● Task to complete
Lines below starting with the line with "GRUDZIEŃ 2008: 74." and going on through the line with "חישוב אונליין לסיכויי" must be output exactly; the rest of the records must be left out.

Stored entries

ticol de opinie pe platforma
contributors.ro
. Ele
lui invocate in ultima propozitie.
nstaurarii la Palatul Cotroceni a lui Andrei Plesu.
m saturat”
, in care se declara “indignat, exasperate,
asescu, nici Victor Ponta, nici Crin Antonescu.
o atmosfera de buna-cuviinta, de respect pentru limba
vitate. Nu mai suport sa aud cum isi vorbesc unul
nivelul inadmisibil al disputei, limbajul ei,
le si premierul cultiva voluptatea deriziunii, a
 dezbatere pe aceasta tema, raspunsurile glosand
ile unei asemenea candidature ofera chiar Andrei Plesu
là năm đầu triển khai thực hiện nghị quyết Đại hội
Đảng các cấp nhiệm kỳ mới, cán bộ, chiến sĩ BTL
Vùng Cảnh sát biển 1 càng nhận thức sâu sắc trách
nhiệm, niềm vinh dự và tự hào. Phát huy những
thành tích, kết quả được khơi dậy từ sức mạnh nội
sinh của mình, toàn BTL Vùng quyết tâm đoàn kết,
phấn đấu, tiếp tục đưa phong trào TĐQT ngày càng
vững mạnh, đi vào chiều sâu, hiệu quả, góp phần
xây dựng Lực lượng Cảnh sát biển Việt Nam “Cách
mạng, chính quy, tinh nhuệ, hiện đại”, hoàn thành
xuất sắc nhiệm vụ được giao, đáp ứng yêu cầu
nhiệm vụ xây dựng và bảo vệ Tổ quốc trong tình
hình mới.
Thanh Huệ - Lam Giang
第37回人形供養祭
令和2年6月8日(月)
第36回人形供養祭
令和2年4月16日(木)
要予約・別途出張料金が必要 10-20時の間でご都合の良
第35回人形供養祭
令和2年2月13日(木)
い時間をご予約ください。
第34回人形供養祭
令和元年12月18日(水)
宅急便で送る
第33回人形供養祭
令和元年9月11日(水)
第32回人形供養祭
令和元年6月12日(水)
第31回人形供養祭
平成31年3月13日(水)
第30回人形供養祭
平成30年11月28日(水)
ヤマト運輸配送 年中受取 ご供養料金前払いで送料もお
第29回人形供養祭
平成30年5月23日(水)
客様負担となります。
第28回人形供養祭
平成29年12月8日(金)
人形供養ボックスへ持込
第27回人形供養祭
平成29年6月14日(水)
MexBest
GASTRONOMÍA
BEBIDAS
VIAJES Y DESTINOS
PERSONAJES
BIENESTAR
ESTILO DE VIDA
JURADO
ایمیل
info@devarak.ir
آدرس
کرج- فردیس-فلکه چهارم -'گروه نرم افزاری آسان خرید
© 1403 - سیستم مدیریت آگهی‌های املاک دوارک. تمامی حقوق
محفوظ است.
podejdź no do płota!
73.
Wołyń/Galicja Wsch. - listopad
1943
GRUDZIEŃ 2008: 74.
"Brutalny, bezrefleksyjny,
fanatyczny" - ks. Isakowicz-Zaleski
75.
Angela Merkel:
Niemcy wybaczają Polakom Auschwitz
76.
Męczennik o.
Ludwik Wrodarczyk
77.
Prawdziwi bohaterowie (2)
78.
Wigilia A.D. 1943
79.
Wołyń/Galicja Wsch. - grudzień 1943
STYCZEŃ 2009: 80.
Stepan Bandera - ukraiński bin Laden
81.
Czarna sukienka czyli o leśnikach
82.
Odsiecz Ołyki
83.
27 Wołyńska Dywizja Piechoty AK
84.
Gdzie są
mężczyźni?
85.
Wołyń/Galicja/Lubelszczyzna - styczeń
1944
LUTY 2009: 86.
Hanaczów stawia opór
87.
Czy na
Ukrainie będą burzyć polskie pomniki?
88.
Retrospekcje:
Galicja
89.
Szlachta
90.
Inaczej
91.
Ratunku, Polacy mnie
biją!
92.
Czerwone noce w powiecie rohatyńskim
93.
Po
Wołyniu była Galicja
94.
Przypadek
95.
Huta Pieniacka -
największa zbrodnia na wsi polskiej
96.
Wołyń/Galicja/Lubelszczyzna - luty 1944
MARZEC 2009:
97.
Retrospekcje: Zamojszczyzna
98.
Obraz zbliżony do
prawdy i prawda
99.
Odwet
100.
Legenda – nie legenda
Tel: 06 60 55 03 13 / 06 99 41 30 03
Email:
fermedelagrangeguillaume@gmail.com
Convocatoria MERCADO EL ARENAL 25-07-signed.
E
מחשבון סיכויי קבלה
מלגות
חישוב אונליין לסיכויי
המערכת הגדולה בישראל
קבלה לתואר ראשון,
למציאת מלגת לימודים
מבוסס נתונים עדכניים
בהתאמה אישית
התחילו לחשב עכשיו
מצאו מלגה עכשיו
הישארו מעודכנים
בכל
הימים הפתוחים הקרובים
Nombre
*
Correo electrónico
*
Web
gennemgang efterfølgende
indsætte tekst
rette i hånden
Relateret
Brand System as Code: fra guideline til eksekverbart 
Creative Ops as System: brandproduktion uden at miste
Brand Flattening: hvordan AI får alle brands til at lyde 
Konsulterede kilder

● Output
GRUDZIEŃ 2008: 74.
"Brutalny, bezrefleksyjny,
fanatyczny" - ks. Isakowicz-Zaleski
75.
Angela Merkel:
Niemcy wybaczają Polakom Auschwitz
76.
Męczennik o.
Ludwik Wrodarczyk
77.
Prawdziwi bohaterowie (2)
78.
Wigilia A.D. 1943
79.
Wołyń/Galicja Wsch. - grudzień 1943
STYCZEŃ 2009: 80.
Stepan Bandera - ukraiński bin Laden
81.
Czarna sukienka czyli o leśnikach
82.
Odsiecz Ołyki
83.
27 Wołyńska Dywizja Piechoty AK
84.
Gdzie są
mężczyźni?
85.
Wołyń/Galicja/Lubelszczyzna - styczeń
1944
LUTY 2009: 86.
Hanaczów stawia opór
87.
Czy na
Ukrainie będą burzyć polskie pomniki?
88.
Retrospekcje:
Galicja
89.
Szlachta
90.
Inaczej
91.
Ratunku, Polacy mnie
biją!
92.
Czerwone noce w powiecie rohatyńskim
93.
Po
Wołyniu była Galicja
94.
Przypadek
95.
Huta Pieniacka -
największa zbrodnia na wsi polskiej
96.
Wołyń/Galicja/Lubelszczyzna - luty 1944
MARZEC 2009:
97.
Retrospekcje: Zamojszczyzna
98.
Obraz zbliżony do
prawdy i prawda
99.
Odwet
100.
Legenda – nie legenda
Tel: 06 60 55 03 13 / 06 99 41 30 03
Email:
fermedelagrangeguillaume@gmail.com
Convocatoria MERCADO EL ARENAL 25-07-signed.
E
מחשבון סיכויי קבלה
מלגות
חישוב אונליין לסיכויי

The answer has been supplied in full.